Erin Wunker Reviews Robyn Doolittle's Had It Coming: What’s Fair in the Age of #MeToo?
Robyn Doolittle’s Unfounded series, which ran in the Globe and Mail in 2017, demonstrated that one in five sexual assault cases in Canada is closed by the police and categorized as “unfounded.” This staggering set of facts represented more than eighteen months of Doolittle’s research in which she requested freedom-of-information requests to collect statistics on crime from “873 police jurisdictions across the country.” What she found was this: across Canada law enforcement officers were dismissing sexual assault claims not because there were no leads, but because they were deemed “unfounded.” “The term means they think the incident didn’t happen,” writes Doolittle. Her goal, to attempt to “quantify rape culture” with data, was met. “Now,” she writes, “I had to figure out why the dismissal rate was so high.” This question marks the starting point for her new book, Had It Coming: What’s Fair in the Age of #MeToo?

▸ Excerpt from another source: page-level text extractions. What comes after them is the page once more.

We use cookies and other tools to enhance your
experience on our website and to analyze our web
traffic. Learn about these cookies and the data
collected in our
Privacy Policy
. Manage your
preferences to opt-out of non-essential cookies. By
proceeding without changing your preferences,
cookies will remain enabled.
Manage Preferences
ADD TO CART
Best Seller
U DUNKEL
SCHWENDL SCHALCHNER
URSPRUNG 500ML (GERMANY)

Doolittle opens with a personal memory that situates the reader in the writer’s own process of recognizing the pervasiveness of rape culture in shaping how people relate to one another. “Kobe Bryant and Me” opens with Doolittle recalling 2003. That year, NBA star Kobe Bryant was accused of raping a 19-year-old hotel worker in Eagle, Colorado. The allegations, Doolittle recalls, made headline news, and those headlines were damning. The seriousness of the allegations against Bryant were minimized through consistent deferral to sports metaphors that underscored his skill. Meanwhile, the young woman’s confidential details were repeatedly released by court staff by accident, her previous sexual history was investigated as evidence of her morality, and ultimately, she decided to discontinue court proceedings.

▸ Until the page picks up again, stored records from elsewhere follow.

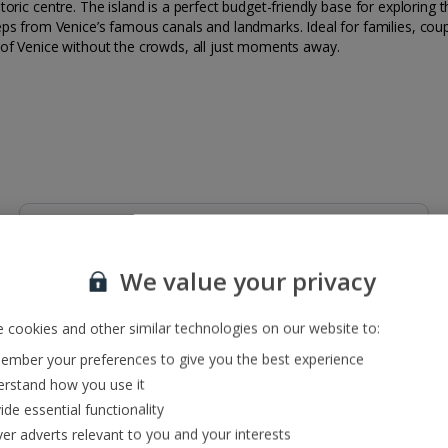
 historic centre. The island is a perfect budget-friendly base for explor
ps from Venice’s famous canals and landmarks. Ideal for families, coup
 of Venice without the crowds, all just moments away.
Restaurants & bars
Lobby bar. Buffet restaurant.
We value your privacy
 cookies and other similar technologies on our website to:
mber your preferences to give you the best experience
rstand how you use it
ide essential functionality
ver adverts relevant to you and your interests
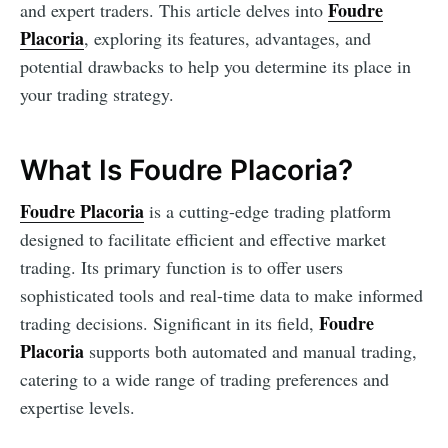
Foudre
and expert traders. This article delves into
Placoria
, exploring its features, advantages, and
potential drawbacks to help you determine its place in
your trading strategy.
What Is Foudre Placoria?
Foudre Placoria
is a cutting-edge trading platform
designed to facilitate efficient and effective market
trading. Its primary function is to offer users
sophisticated tools and real-time data to make informed
Foudre
trading decisions. Significant in its field,
Placoria
supports both automated and manual trading,
catering to a wide range of trading preferences and
expertise levels.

Doolittle recalls her own reactions to the case in 2003: “The girl had gone to a hotel room with an NBA basketball player at night. What did she think would happen?” In foregrounding her own reaction, and returning to it more than fifteen years later, Doolittle observes: “This, all of it, is what rape culture looks like: my baseless suspicion, the sympathetic press coverage, the slut-shaming, the cavalier attitude of the court staff towards a sexual assault complainant, the fact that Bryant’s career carried on without consequence.” In demonstrating the perniciousness of rape culture through her own set of reactions, Doolittle establishes the tone of the book as well as the thesis: We live in rape culture. Now, after the watershed of #MeToo, where do we go and how might we get there?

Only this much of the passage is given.